July 22, 2023 00:00:00


Rooftop Solar Home System (SHS) was once thought to be an answer to the acute power shortage in the country as the traditional fossil-fuel-fired power plants were unable to meet the rising demand for electricity in the country. Moreover, it is a source of clean and renewable energy (RE) and hence considered appropriate for a tropical country with abundant sunshine all the year round. Against this background, the Sustainable and Renewable Energy Development Authority (SREDA), a government agency under the power ministry tasked with increasing RE production, saw the installation of around 6.0 million SHSs across the country in the last two decades. But now sources in the government-run Infrastructure Development Company Limited (IDCOL) that finances renewable infrastructure projects, is reported to have said that only around 4.5 million of those SHSs are now functional, which is nearly 75 per cent of the total. Evidently, the rest SHSs are not working. This is indeed disappointing given that the government in its recent policy shift as well as in its Renewably Energy Policy 2008 is committed to increasing production of RE in the country.
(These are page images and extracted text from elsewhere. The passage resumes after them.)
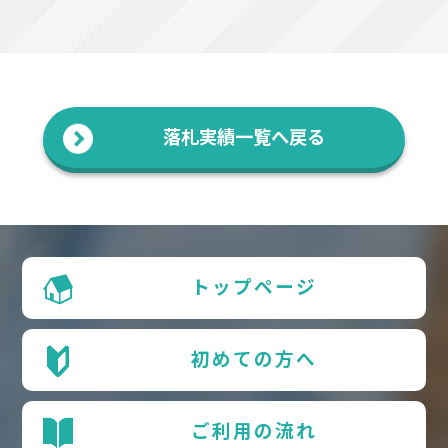
落札実績一覧へ戻る
トップページ
初めての方へ
ご利用の流れ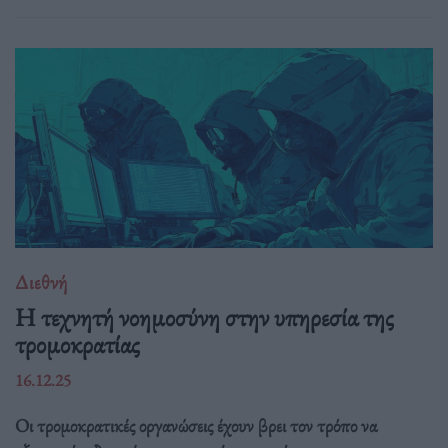
Διεθνή
Η τεχνητή νοημοσύνη στην υπηρεσία της
τρομοκρατίας
16.12.25
Οι τρομοκρατικές οργανώσεις έχουν βρει τον τρόπο να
So, one wonders why at a time when the country is again in the throes of acute power crisis due to fossil fuel shortage, such a large number of the SHSs should sit idle? Reports further have it that the users of these solar home units, mostly rooftop ones, are facing problems including disconnected solar panels and damaged photovoltaic cells having to do with normal wear and tear or environmental pollution such as dust in the air and so on. The problem persists, since neither the users of the SHSs have the knowhow to repair the RE devices on their own, nor are any technicians from the IDCOL-partner companies that installed those solar power devices are available or easy to come by. This is both unfortunate and intriguing. Because, providing after-sales service that includes maintenances is a primary responsibility of the companies that supplied those SHSs to the households in question. It is also in their business interest to provide the service whether free or in exchange for a fee. Strangely, this is not happening.
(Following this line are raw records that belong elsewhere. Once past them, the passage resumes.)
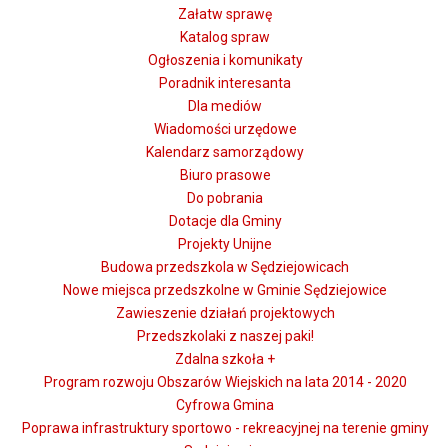
Załatw sprawę
Katalog spraw
Ogłoszenia i komunikaty
Poradnik interesanta
Dla mediów
Wiadomości urzędowe
Kalendarz samorządowy
Biuro prasowe
Do pobrania
Dotacje dla Gminy
Projekty Unijne
Budowa przedszkola w Sędziejowicach
Nowe miejsca przedszkolne w Gminie Sędziejowice
Zawieszenie działań projektowych
Przedszkolaki z naszej paki!
Zdalna szkoła +
Program rozwoju Obszarów Wiejskich na lata 2014 - 2020
Cyfrowa Gmina
Poprawa infrastruktury sportowo - rekreacyjnej na terenie gminy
In this context, experts on energy finance are of the view that the companies supplying and installing the SHSs might have lost their incentives following the government's massive expansion of grid network to ensure 100 per cent power access across the nation by 2022. However, the ongoing forex crunch (of US dollar, to be specific) forcing the government to cut back on fossil fuel import has a spanner in the works. The power authorities have again been resorting to the old practice of load-shedding to make do with the sharply reduced power supply through the grid network.
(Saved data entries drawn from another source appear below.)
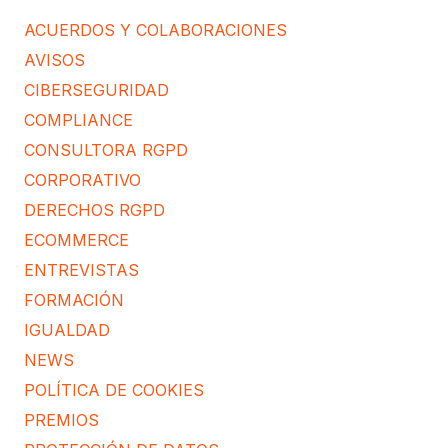
ACUERDOS Y COLABORACIONES
AVISOS
CIBERSEGURIDAD
COMPLIANCE
CONSULTORA RGPD
CORPORATIVO
DERECHOS RGPD
ECOMMERCE
ENTREVISTAS
FORMACIÓN
IGUALDAD
NEWS
POLÍTICA DE COOKIES
PREMIOS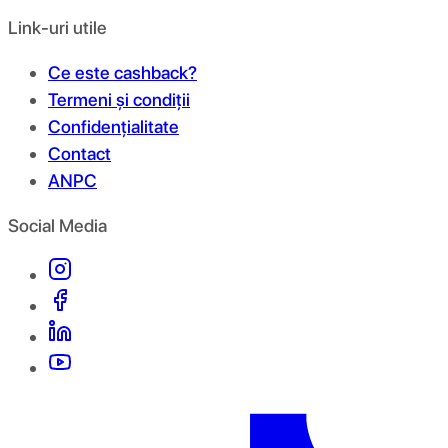
Link-uri utile
Ce este cashback?
Termeni și condiții
Confidențialitate
Contact
ANPC
Social Media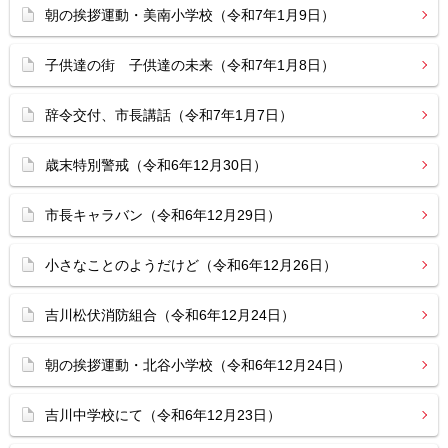
朝の挨拶運動・美南小学校（令和7年1月9日）
子供達の街 子供達の未来（令和7年1月8日）
辞令交付、市長講話（令和7年1月7日）
歳末特別警戒（令和6年12月30日）
市長キャラバン（令和6年12月29日）
小さなことのようだけど（令和6年12月26日）
吉川松伏消防組合（令和6年12月24日）
朝の挨拶運動・北谷小学校（令和6年12月24日）
吉川中学校にて（令和6年12月23日）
But when grid power was abundant, the users of the SHSs were also found lacking in their interest to have their RE devices duly serviced. Their apathy lay in the fact that in many cases their choice of installing rooftop SHSs was made half-heartedly, just to meet the official requirement.

Now that things are back to square one, a rethink on the part of both the users of and the companies dealing in the SHSs has become urgent. In this context, the government should reinvigorate its policies including the one spelt out in its 8th Five-year plan to meet 20 per cent of the country's total power demand by 2025 through renewable energy. This would require providing generous incentives to the prospective investors in the RE sector.